On Tuesday night, a mostly empty stadium in the Caribbean island nation of Trinidad and Tobago played host to the United States national team. A straightforward win – or even a draw – against a lowly T&T side would see the Americans through the hexagonal round of World Cup qualifying. Unfortunately, for the millions of soccer fans around the country, US Soccer is anything but straightforward.
After the United States failed to qualify for the World Cup for the first time since the 1980’s, pandemonium set in across the American footballing cosmos. A team consisting of Christian Pulisic, Tim Howard, and a plethora of European stars lost 2-1 in Trinidad and Tobago – an island nation off the coast of Venezuela with roughly 1.3 million citizens.
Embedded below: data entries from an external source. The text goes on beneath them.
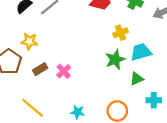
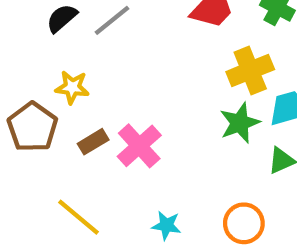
yellow cross: (121, 33) -> (250, 71), size x1.5
pink cross: (64, 71) -> (139, 146), size x1.5

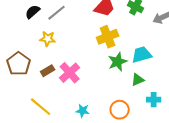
yellow cross: (250, 71) -> (108, 37), moved
yellow star: (72, 87) -> (48, 39), moved

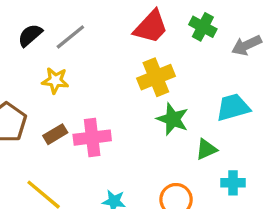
cyan trapezoid: (142, 55) -> (233, 107), moved
green star: (118, 62) -> (173, 119), turned -30
pink cross: (70, 73) -> (92, 138), turned 35

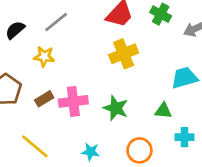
black semicircle: (30, 35) -> (15, 30), moved
green star: (173, 119) -> (116, 108), moved
green triangle: (206, 149) -> (163, 111), turned 30

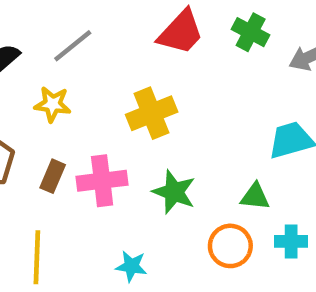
yellow cross: (124, 54) -> (152, 113), moved
brown rectangle: (44, 99) -> (53, 176), turned -36
yellow line: (35, 146) -> (37, 257), turned 52
orange circle: (139, 150) -> (230, 246), moved

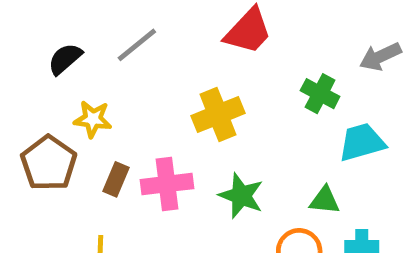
green cross: (251, 32) -> (320, 94), moved
yellow star: (53, 104) -> (93, 119), moved

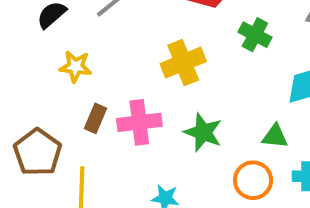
green cross: (320, 94) -> (255, 35), moved
brown pentagon: (49, 163) -> (38, 152), moved

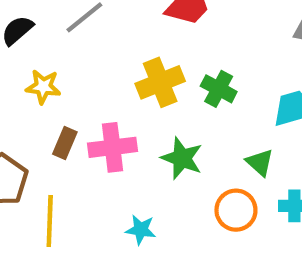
green cross: (255, 35) -> (219, 89), moved
green triangle: (275, 136) -> (260, 162), turned 36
In the minds of the casual American fan, that night will go down in history as the moment the United States failed to qualify for an indescribably important competition in Russia. It was failure not only for the millions across the country who traditionally pack into living rooms and bars to cheer on the red, white, and blue, but also for the development of the game as a whole. However, those horrific 90 minutes were simply the tip of an iceberg – an iceberg consisting of years of misunderstanding, mismanagement, and structural failure.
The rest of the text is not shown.